### WHAT IS EXPECTED
Leave every image out, and return the rest of the data word for word.

DATA PROVIDED START

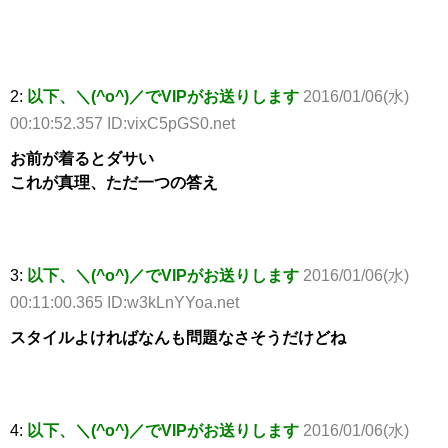
2:
以下、＼(^o^)／でVIPがお送りします
2016/01/06(水)
00:10:52.357 ID:vixC5pGS0.net
お前が着るとダサい
これが真理、ただ一つの答え
3:
以下、＼(^o^)／でVIPがお送りします
2016/01/06(水)
00:11:00.365 ID:w3kLnYYoa.net
スタイルよければなんも問題なさそうだけどね
4:
以下、＼(^o^)／でVIPがお送りします
2016/01/06(水)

DATA PROVIDED END

### OUTPUT OF THE TASK
2:
以下、＼(^o^)／でVIPがお送りします
2016/01/06(水)
00:10:52.357 ID:vixC5pGS0.net
お前が着るとダサい
これが真理、ただ一つの答え
3:
以下、＼(^o^)／でVIPがお送りします
2016/01/06(水)
00:11:00.365 ID:w3kLnYYoa.net
スタイルよければなんも問題なさそうだけどね
4:
以下、＼(^o^)／でVIPがお送りします
2016/01/06(水)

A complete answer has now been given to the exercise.